Bower is a package manager for the web. Bower lets you easily install assets such as images, CSS and JavaScript, and manages dependencies for you.

For example, to install a package, run:

bower install jquery

This will download jQuery to ./components/jquery. That's it. The idea is that Bower does package management and package management only.

Installing Bower

Bower is installed using Node and npm (oh my, how meta).

npm install bower -g

Usage

Your best friend at this stage is probably bower --help.

To install a package:

bower install jquery
bower install git://github.com/maccman/package-jquery.git
bower install http://code.jquery.com/jquery-1.7.2.js
bower install ./repos/jquery

As you can see, packages can be installed by name, Git endpoint, URL or local path.

To update a package, reference it by name:

bower update jquery-ui

To list installed packages:

bower list

To search for packages:

bower search [name]

To list all the available packages, just call bower search without specifying a name.

Defining a package

You can create a component.json file in your project's root, specifying all of its dependencies. This is similar to Node's package.json, or Ruby's Gemfile, and is useful for locking down a project dependencies.

{
  "name": "myProject",
  "version": "1.0.0",
  "main": "./path/to/main.css"
  "dependencies": {
    "jquery": "~1.7.2"
  }
}

Put this under your project's root, listing all of your dependencies.
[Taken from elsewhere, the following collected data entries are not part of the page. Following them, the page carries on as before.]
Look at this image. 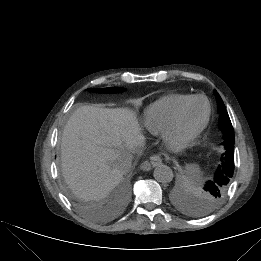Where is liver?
Segmentation results:
<instances>
[{
	"mask_svg": "<svg viewBox=\"0 0 261 261\" xmlns=\"http://www.w3.org/2000/svg\"><path fill=\"white\" fill-rule=\"evenodd\" d=\"M137 119L126 108L84 105L67 121L61 139L62 172L79 198L106 197L123 179L118 158L144 146Z\"/></svg>",
	"mask_w": 261,
	"mask_h": 261,
	"instance_id": "obj_1",
	"label": "liver"
}]
</instances>
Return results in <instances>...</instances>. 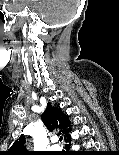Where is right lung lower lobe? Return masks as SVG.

When you run bower install, Bower will read this component.json file, resolve all the relevant dependencies and install them.

For now, name, version, main, and dependencies are the only properties that are used by Bower. If you have several files you're distributing as part of your package, pass an array to main like this:

{
  "name": "myProject",
  "version": "1.0.0",
  "main": ["./path/to/app.css", "./path/to/app.js", "./path/to/sprite.img"]
  "dependencies": {
    "jquery": "~1.7.2"
  }
}

Installing dependencies

Dependencies are installed locally via the bower install command. First they’re resolved to find conflicts. Then they’re downloaded and unpacked in a local sub directory called ./components, for example:

/component.json
/components/jquery/index.js
/components/jquery/component.json

You can also install packages one at a time bower install git://my/git/thing

There are no system wide dependencies, no dependencies are shared between different apps, and the dependency tree is flat.

Deploying

The easiest approach is to use bower statically, just reference the packages manually from a script tag:

<script src="components/jquery/index.js"></script>

For more complex projects, you'll probably want to concatenate your scripts. Bower is just a package manager, but there are lots of awesome libraries out there to help you do this, such as Sprockets and RequireJS.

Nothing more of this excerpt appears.